DATA UNDER STUDY Block Start

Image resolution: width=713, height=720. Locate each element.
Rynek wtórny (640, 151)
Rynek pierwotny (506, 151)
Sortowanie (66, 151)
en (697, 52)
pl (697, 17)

DATA UNDER STUDY Block End
DATA UNDER STUDY Block Start

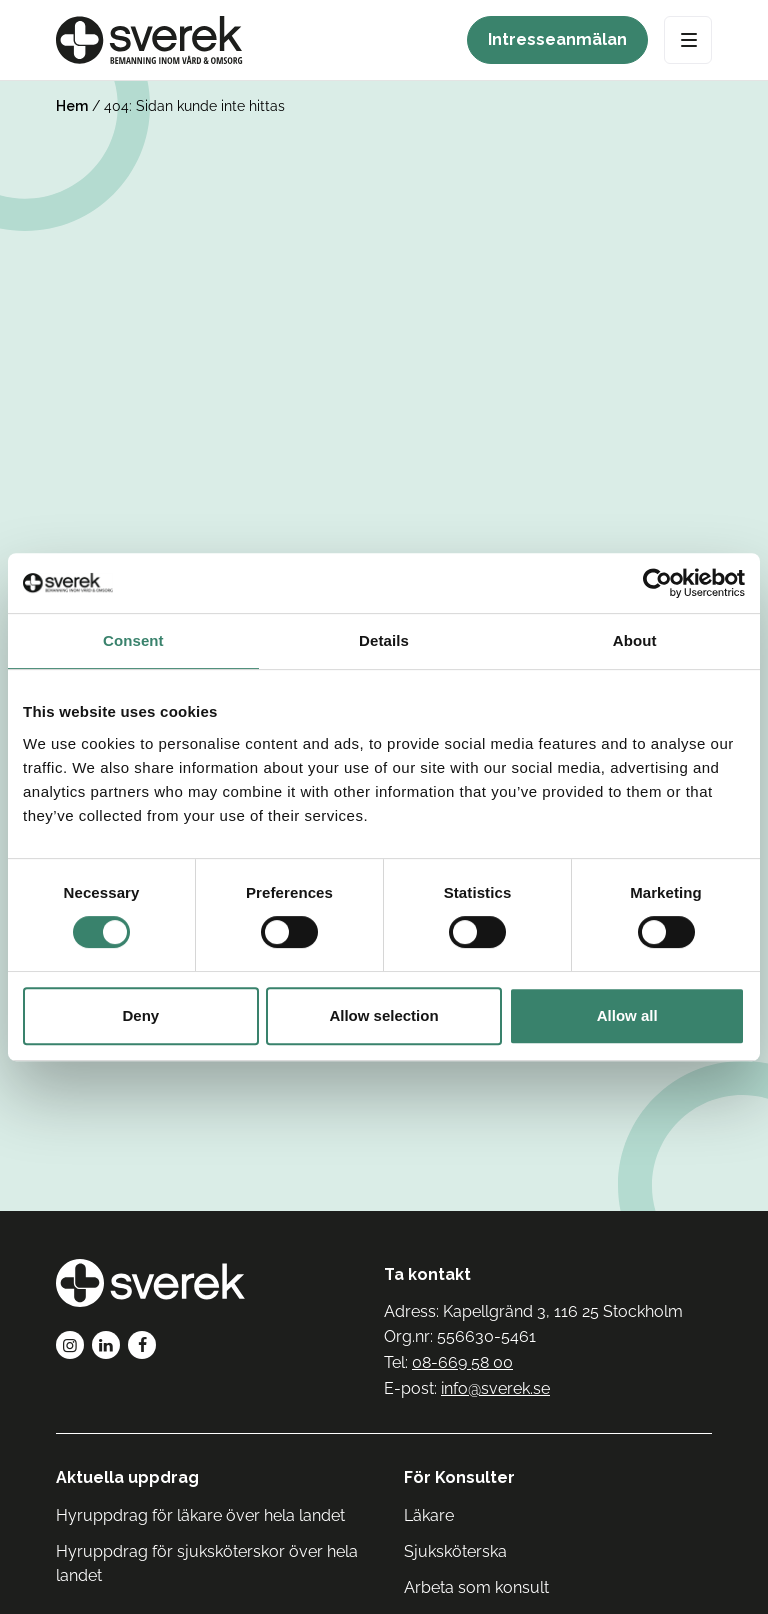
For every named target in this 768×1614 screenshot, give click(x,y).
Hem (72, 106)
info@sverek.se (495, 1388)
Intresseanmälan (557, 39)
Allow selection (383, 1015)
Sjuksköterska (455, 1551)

DATA UNDER STUDY Block End

» TASK REQUIREMENTS
Could you return exactly the stretch of the data above that starts at the line with "For every named" and ends at the line with "Sjuksköterska (455, 1551)", both lines included?

» RESPONSE TO THIS EXERCISE
For every named target in this 768×1614 screenshot, give click(x,y).
Hem (72, 106)
info@sverek.se (495, 1388)
Intresseanmälan (557, 39)
Allow selection (383, 1015)
Sjuksköterska (455, 1551)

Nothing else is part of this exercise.